PROBLEM: In your copy, repeat each record exactly and include no pictures.

RECORDS SUPPLIED:
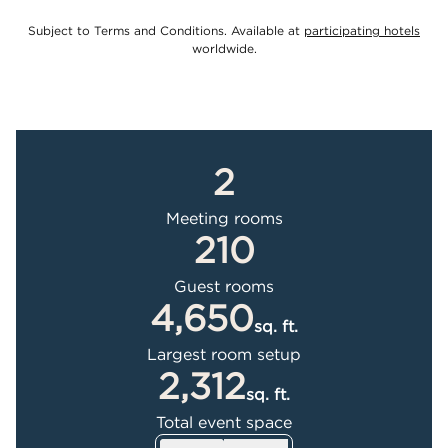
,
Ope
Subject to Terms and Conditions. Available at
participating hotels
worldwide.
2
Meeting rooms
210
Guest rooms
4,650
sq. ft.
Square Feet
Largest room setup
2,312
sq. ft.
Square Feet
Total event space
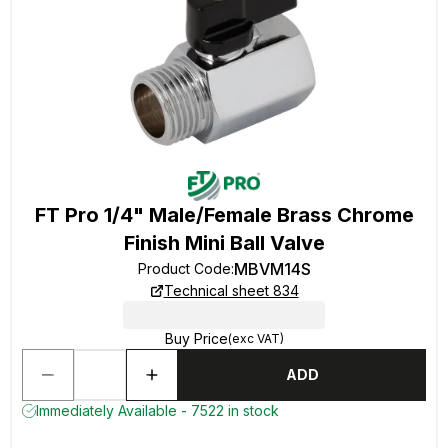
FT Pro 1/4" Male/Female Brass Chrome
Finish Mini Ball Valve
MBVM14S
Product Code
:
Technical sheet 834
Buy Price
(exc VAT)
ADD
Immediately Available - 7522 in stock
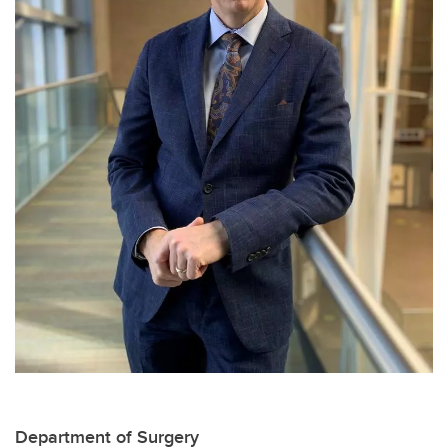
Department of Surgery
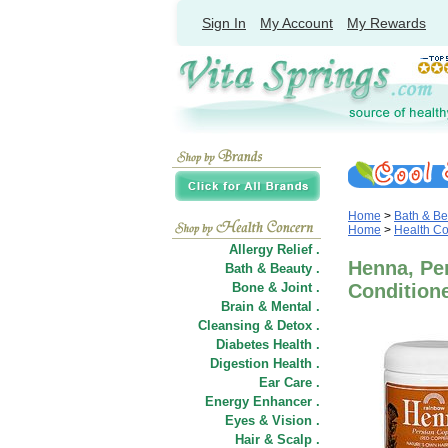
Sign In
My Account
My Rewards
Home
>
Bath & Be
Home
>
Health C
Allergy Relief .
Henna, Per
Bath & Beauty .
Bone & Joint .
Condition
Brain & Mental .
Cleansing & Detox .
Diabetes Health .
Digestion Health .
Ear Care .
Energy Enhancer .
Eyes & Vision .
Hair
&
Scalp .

REPLY TO THE EXERCISE:
,
Ope
Subject to Terms and Conditions. Available at
participating hotels
worldwide.
2
Meeting rooms
210
Guest rooms
4,650
sq. ft.
Square Feet
Largest room setup
2,312
sq. ft.
Square Feet
Total event space
FT Pro 1/4" Male/Female Brass Chrome
Finish Mini Ball Valve
MBVM14S
Product Code
:
Technical sheet 834
Buy Price
(exc VAT)
ADD
Immediately Available - 7522 in stock
Department of Surgery
Sign In
My Account
My Rewards
Home
>
Bath & Be
Home
>
Health C
Allergy Relief .
Henna, Per
Bath & Beauty .
Bone & Joint .
Condition
Brain & Mental .
Cleansing & Detox .
Diabetes Health .
Digestion Health .
Ear Care .
Energy Enhancer .
Eyes & Vision .
Hair
&
Scalp .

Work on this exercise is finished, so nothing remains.